▶ [What is required] For the records below, report how many lines include "leták", with no accompanying text.
── Source records
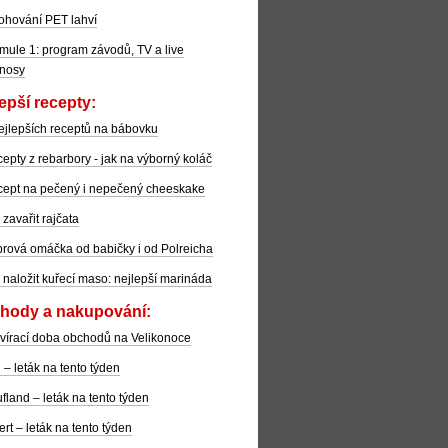
ohování PET lahví
mule 1: program závodů, TV a live
nosy
epší recepty:
ejlepších receptů na bábovku
epty z rebarbory - jak na výborný koláč
ept na pečený i nepečený cheeskake
 zavařit rajčata
rová omáčka od babičky i od Polreicha
 naložit kuřecí maso: nejlepší marináda
hody a nakupování:
vírací doba obchodů na Velikonoce
l – leták na tento týden
fland – leták na tento týden
ert – leták na tento týden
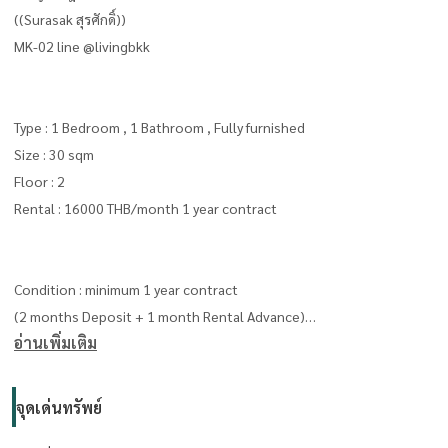
((Surasak สุรศักดิ์))
MK-02 line @livingbkk
Type : 1 Bedroom , 1 Bathroom , Fully furnished
Size : 30 sqm
Floor : 2
Rental : 16000 THB/month 1 year contract
Condition : minimum 1 year contract
(2 months Deposit + 1 month Rental Advance)
อ่านเพิ่มเติม
Please contact me for more information and pictures.
Khun Toey เตย :
จุดเด่นทรัพย์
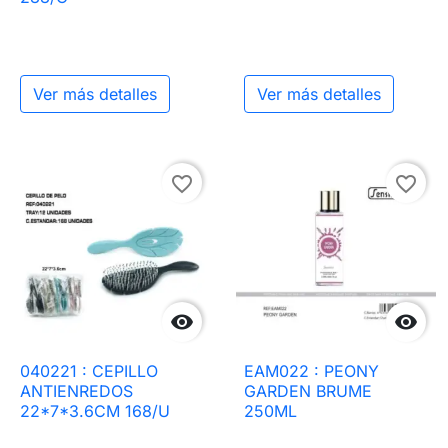
Ver más detalles
Ver más detalles
favorite_border
favorite_border


040221 : CEPILLO
EAM022 : PEONY
ANTIENREDOS
GARDEN BRUME
22*7*3.6CM 168/U
250ML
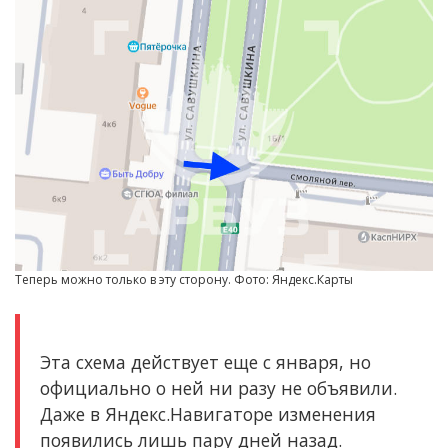
Теперь можно только в эту сторону. Фото: Яндекс.Карты
Эта схема действует еще с января, но
официально о ней ни разу не объявили.
Даже в Яндекс.Навигаторе изменения
появились лишь пару дней назад.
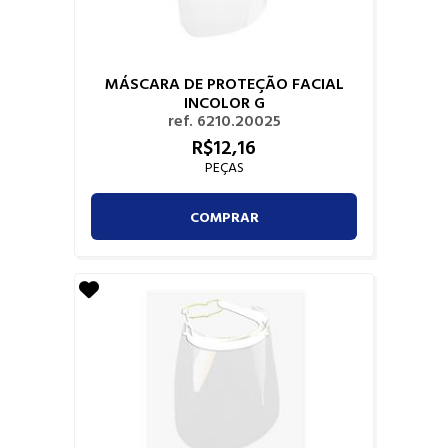
MÁSCARA DE PROTEÇÃO FACIAL
INCOLOR G
ref. 6210.20025
R$
12,
16
PEÇAS
COMPRAR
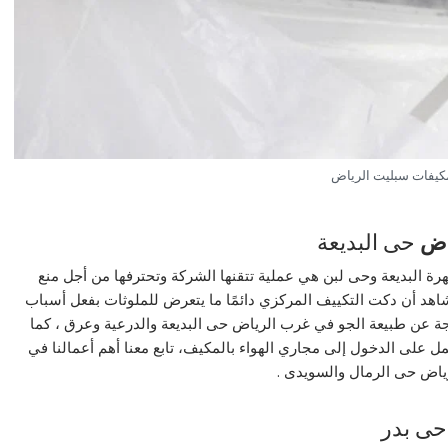
كيفات سبليت الرياض
اض
حى البديعة
رة البديعة وحى لبن هي عملية تتقنها الشركة وتحترفها من أجل منع
اهد أن دكت التكييف المركزي دائمًا ما يتعرض للملوثات بفعل أسباب
اتجة عن طبيعة الجو في غرب الرياض حى البديعة والدرعية وعرق ، كما
مل على الدخول إلى مجاري الهواء بالمكيف، تابع معنا أهم أعمالنا في
رياض حى الرمال والسويدى .
ى بدر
────
▶ [Written response] 3